Saved entries:
<<<<

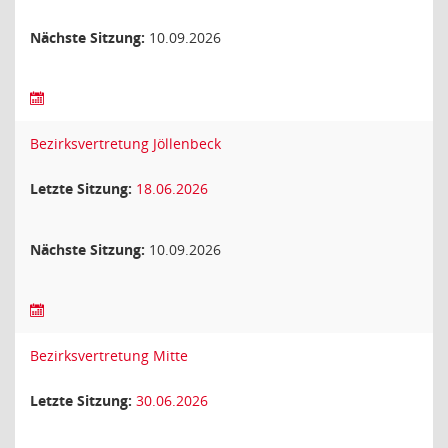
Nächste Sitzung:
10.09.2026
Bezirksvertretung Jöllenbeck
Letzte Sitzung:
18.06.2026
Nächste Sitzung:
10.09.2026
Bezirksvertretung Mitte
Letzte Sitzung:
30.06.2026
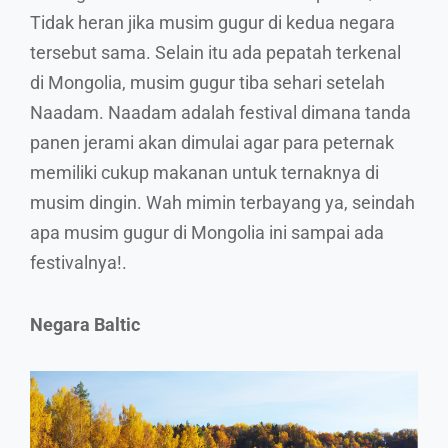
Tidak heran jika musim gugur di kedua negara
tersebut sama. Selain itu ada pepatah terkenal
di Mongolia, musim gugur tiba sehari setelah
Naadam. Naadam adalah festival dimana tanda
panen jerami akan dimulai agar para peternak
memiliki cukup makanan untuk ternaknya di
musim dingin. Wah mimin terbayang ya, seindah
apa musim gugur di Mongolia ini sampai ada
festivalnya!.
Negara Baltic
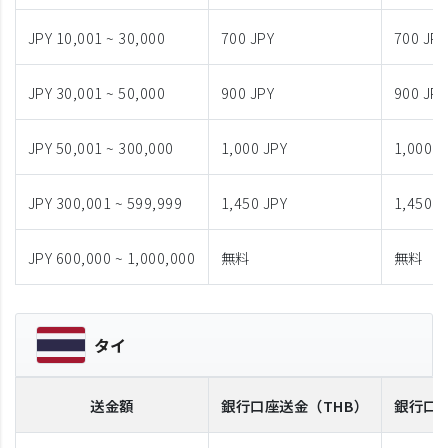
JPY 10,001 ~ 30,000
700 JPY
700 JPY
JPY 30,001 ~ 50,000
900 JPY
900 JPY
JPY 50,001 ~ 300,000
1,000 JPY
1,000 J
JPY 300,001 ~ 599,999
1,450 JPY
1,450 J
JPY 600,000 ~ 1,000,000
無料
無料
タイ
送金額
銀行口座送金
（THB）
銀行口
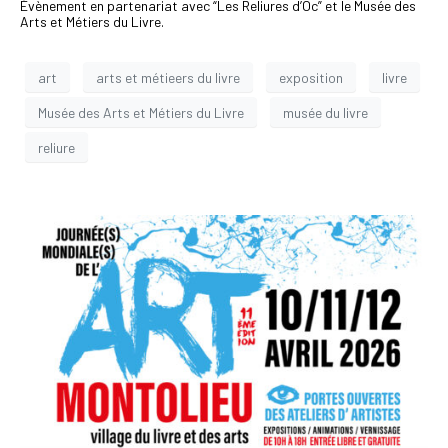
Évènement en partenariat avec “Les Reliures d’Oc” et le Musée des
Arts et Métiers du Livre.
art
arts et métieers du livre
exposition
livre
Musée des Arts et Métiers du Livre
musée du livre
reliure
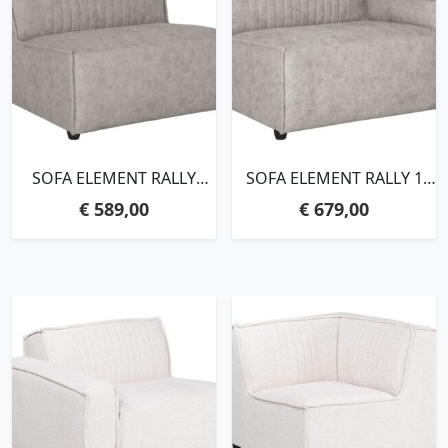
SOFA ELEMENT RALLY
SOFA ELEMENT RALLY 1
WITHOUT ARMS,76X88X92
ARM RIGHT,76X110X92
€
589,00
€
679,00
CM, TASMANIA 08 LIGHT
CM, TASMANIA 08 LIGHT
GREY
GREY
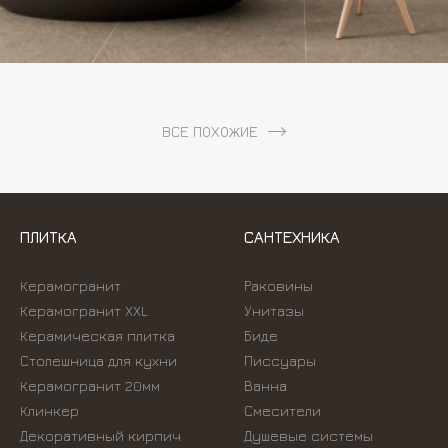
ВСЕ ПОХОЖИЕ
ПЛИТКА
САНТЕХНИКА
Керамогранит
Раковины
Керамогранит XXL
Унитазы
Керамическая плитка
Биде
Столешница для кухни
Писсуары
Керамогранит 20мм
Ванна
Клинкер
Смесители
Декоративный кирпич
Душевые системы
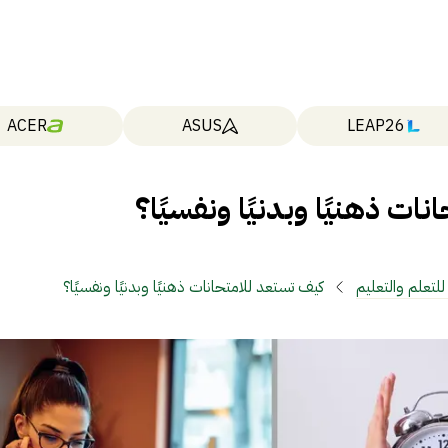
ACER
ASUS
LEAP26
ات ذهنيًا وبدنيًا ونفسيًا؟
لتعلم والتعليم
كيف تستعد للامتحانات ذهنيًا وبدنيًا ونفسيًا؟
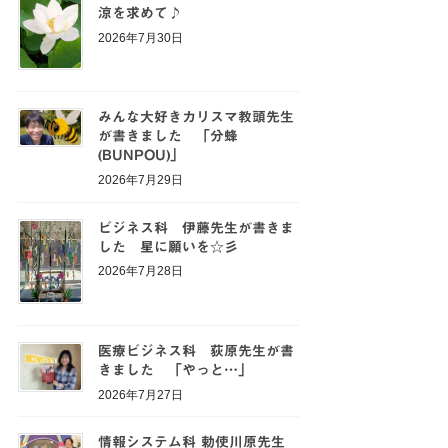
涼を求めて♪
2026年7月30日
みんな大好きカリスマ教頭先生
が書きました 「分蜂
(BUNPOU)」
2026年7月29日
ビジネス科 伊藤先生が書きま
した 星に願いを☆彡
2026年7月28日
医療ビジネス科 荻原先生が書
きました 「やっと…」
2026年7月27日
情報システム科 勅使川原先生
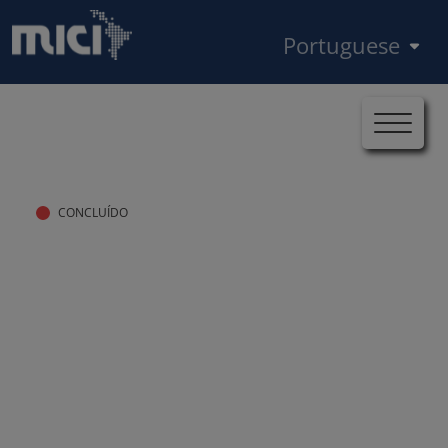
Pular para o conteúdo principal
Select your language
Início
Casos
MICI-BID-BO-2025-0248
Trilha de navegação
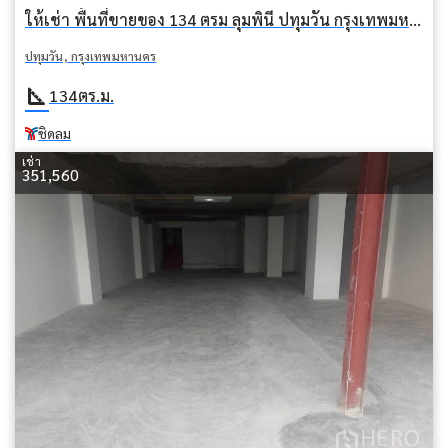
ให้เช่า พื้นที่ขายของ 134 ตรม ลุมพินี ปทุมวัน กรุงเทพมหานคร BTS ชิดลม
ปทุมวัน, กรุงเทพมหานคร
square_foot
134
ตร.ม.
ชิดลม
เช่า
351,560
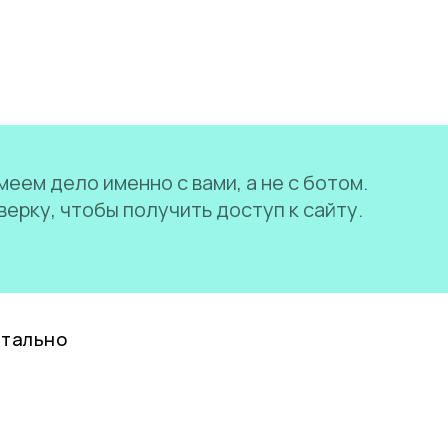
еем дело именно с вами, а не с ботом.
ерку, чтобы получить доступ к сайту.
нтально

>>>>

*TASK REQUIREMENTS:*
Look through the entries and return each line that has the word "ونفسي" in it.

*ANSWER TO THIS TASK:*
ات ذهنيًا وبدنيًا ونفسيًا؟
كيف تستعد للامتحانات ذهنيًا وبدنيًا ونفسيًا؟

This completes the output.